- **WORK ORDER**
Images embedded in the records are excluded; print everything else exactly as given.

§

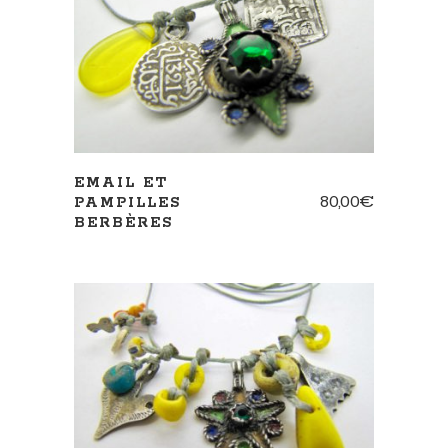
AJOUTER AU PANIER
EMAIL ET
80,00
€
PAMPILLES
BERBÈRES
AJOUTER AU PANIER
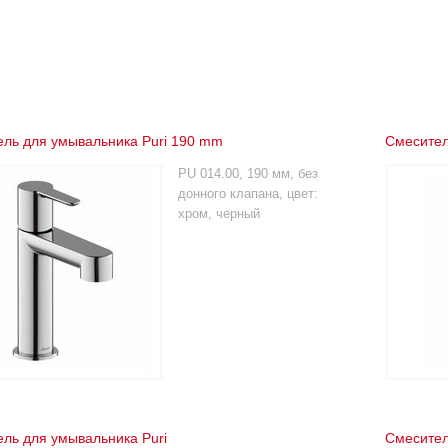
ль для умывальника Puri 190 mm
Смесител
PU 014.00, 190 мм, без
донного клапана, цвет:
хром, черный
ль для умывальника Puri
Смесител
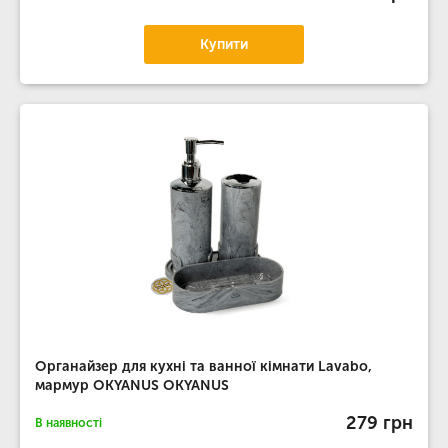
Купити
Органайзер для кухні та ванної кімнати Lavabo,
мармур OKYANUS OKYANUS
279 грн
В наявності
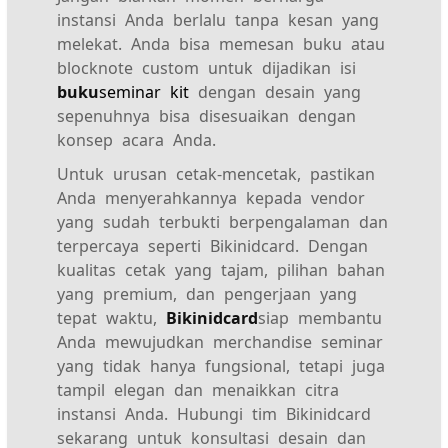
instansi Anda berlalu tanpa kesan yang
melekat. Anda bisa memesan buku atau
blocknote custom untuk dijadikan isi
buku
seminar kit
dengan desain yang
sepenuhnya bisa disesuaikan dengan
konsep acara Anda.
Untuk urusan cetak-mencetak, pastikan
Anda menyerahkannya kepada vendor
yang sudah terbukti berpengalaman dan
terpercaya seperti Bikinidcard. Dengan
kualitas cetak yang tajam, pilihan bahan
yang premium, dan pengerjaan yang
tepat waktu,
Bikinidcard
siap membantu
Anda mewujudkan merchandise seminar
yang tidak hanya fungsional, tetapi juga
tampil elegan dan menaikkan citra
instansi Anda. Hubungi tim Bikinidcard
sekarang untuk konsultasi desain dan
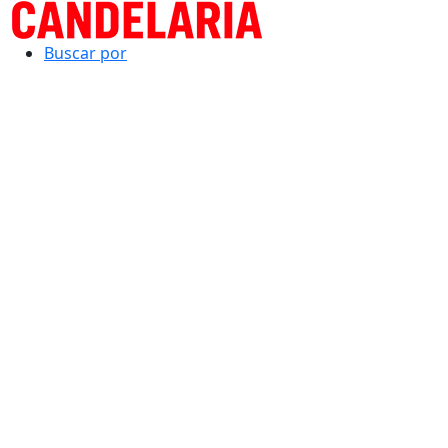
Buscar por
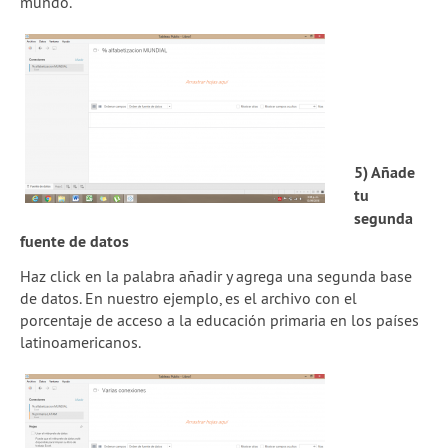
mundo.
5) Añade
tu
segunda
fuente de datos
Haz click en la palabra añadir y agrega una segunda base
de datos. En nuestro ejemplo, es el archivo con el
porcentaje de acceso a la educación primaria en los países
latinoamericanos.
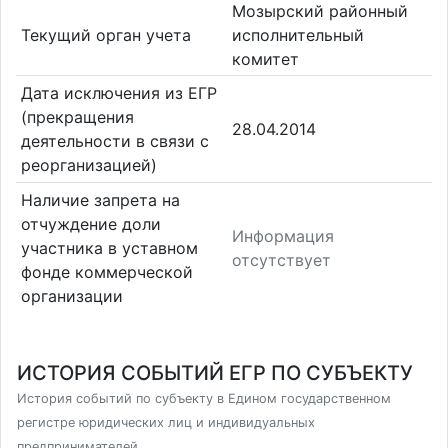
Мозырский районный
Текущий орган учета
исполнительный
комитет
Дата исключения из ЕГР
(прекращения
28.04.2014
деятельности в связи с
реорганизацией)
Наличие запрета на
отчуждение доли
Информация
участника в уставном
отсутствует
фонде коммерческой
организации
ИСТОРИЯ СОБЫТИЙ ЕГР ПО СУБЪЕКТУ
История событий по субъекту в Едином государственном
регистре юридических лиц и индивидуальных
предпринимателей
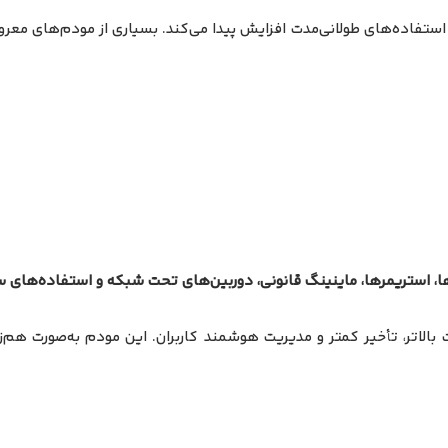
ها، استریمرها، ماینینگ قانونی، دوربین‌های تحت شبکه و استفاده‌های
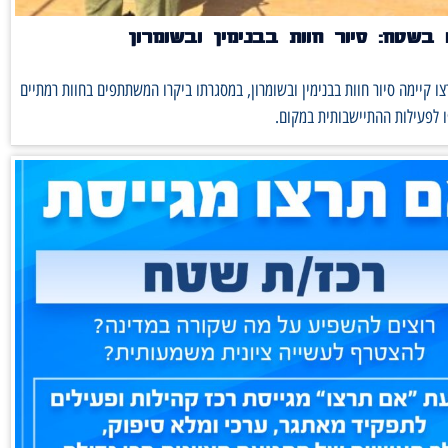
בשטח: סיור חוות בבנימין ובשומרון
ו קיימה סיור חוות בבנימין ובשומרון, במסגרתו ביקרו המשתתפים בחוות רמתיים
 לפעילות ההתיישבותית במקום.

§

- **TASK SOLUTION**
AJOUTER AU PANIER
EMAIL ET
80,00
€
PAMPILLES
BERBÈRES
AJOUTER AU PANIER
ль для умывальника Puri 190 mm
Смесител
PU 014.00, 190 мм, без
донного клапана, цвет:
хром, черный
ль для умывальника Puri
Смесител
Купити
Органайзер для кухні та ванної кімнати Lavabo,
мармур OKYANUS OKYANUS
279 грн
В наявності
instansi Anda berlalu tanpa kesan yang
melekat. Anda bisa memesan buku atau
blocknote custom untuk dijadikan isi
buku
seminar kit
dengan desain yang
sepenuhnya bisa disesuaikan dengan
konsep acara Anda.
Untuk urusan cetak-mencetak, pastikan
Anda menyerahkannya kepada vendor
yang sudah terbukti berpengalaman dan
terpercaya seperti Bikinidcard. Dengan
kualitas cetak yang tajam, pilihan bahan
yang premium, dan pengerjaan yang
tepat waktu,
Bikinidcard
siap membantu
Anda mewujudkan merchandise seminar
yang tidak hanya fungsional, tetapi juga
tampil elegan dan menaikkan citra
instansi Anda. Hubungi tim Bikinidcard
sekarang untuk konsultasi desain dan
Buscar por
mundo.
5) Añade
tu
segunda
fuente de datos
Haz click en la palabra añadir y agrega una segunda base
de datos. En nuestro ejemplo, es el archivo con el
porcentaje de acceso a la educación primaria en los países
latinoamericanos.
Мозырский районный
Текущий орган учета
исполнительный
комитет
Дата исключения из ЕГР
(прекращения
28.04.2014
деятельности в связи с
реорганизацией)
Наличие запрета на
отчуждение доли
Информация
участника в уставном
отсутствует
фонде коммерческой
организации
ИСТОРИЯ СОБЫТИЙ ЕГР ПО СУБЪЕКТУ
История событий по субъекту в Едином государственном
регистре юридических лиц и индивидуальных
предпринимателей
ها، استریمرها، ماینینگ قانونی، دوربین‌های تحت شبکه و استفاده‌های
בשטח: סיור חוות בבנימין ובשומרון
ו קיימה סיור חוות בבנימין ובשומרון, במסגרתו ביקרו המשתתפים בחוות רמתיים
 לפעילות ההתיישבותית במקום.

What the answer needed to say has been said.